For Task 2: Data-Patterns and Play, I have chosen Option 2 to find online data sources and detail some ideas on how to use them in the classroom:
- UNData (https://unstats.un.org/unsd/envstats/qindicators.cshtml)
- The United Nations (UN) provide a series of International statistical databases available for download (often in .xlxs or .csv formats)
- An example includes the air pollution database that shows the total volume of CO2 emissions from 1990 to 2018 in 190 countries. This database could be reduced to only include the last decade or only the countries that students have visited, and they can represent that dataset in whatever way they wish. This could link to a Science or Math integrated program.
- Earth Data by NASA (https://earthdata.nasa.gov/)
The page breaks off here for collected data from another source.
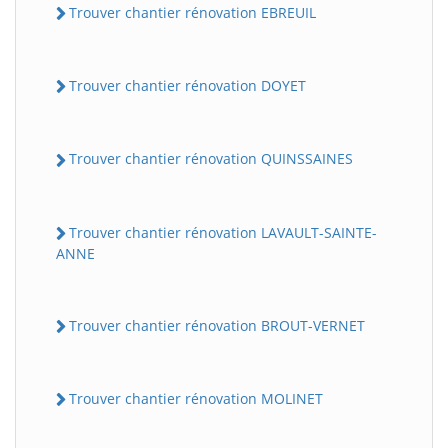
Trouver chantier rénovation EBREUIL
Trouver chantier rénovation DOYET
Trouver chantier rénovation QUINSSAINES
Trouver chantier rénovation LAVAULT-SAINTE-
ANNE
Trouver chantier rénovation BROUT-VERNET
Trouver chantier rénovation MOLINET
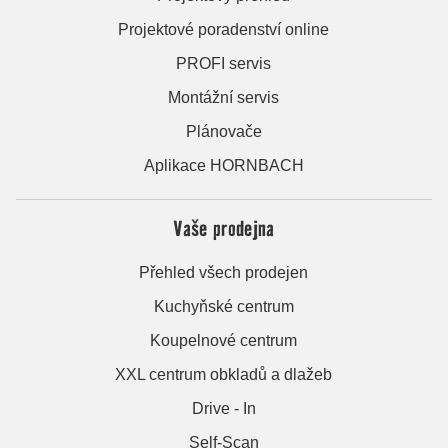
Projektové poradenství online
PROFI servis
Montážní servis
Plánovače
Aplikace HORNBACH
Vaše prodejna
Přehled všech prodejen
Kuchyňské centrum
Koupelnové centrum
XXL centrum obkladů a dlažeb
Drive - In
Self-Scan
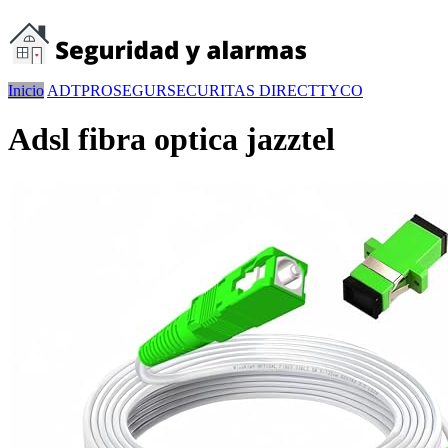
Inicio
ADT
PROSEGUR
SECURITAS DIRECT
TYCO
Adsl fibra optica jazztel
- By visiting the website link and selecting ‘Visualise Data’, students can explore various types of long-term databases collected using satellites viewing Earth. Patterns can be seen, such as surface UV index is greatest around the equator. Databases also include natural disasters and hazards, and science disciplines. The online database is represented visually using colours to indicate the range distributed around the globe which is stunning and allows students to very easily identify and see patterns.
- A list of other databases that are available online and for free was posted by Piktochart: https://piktochart.com/blog/100-data-sets/
- Here, there is data relating to population statistics, food preferences, the weather, transportation and many more.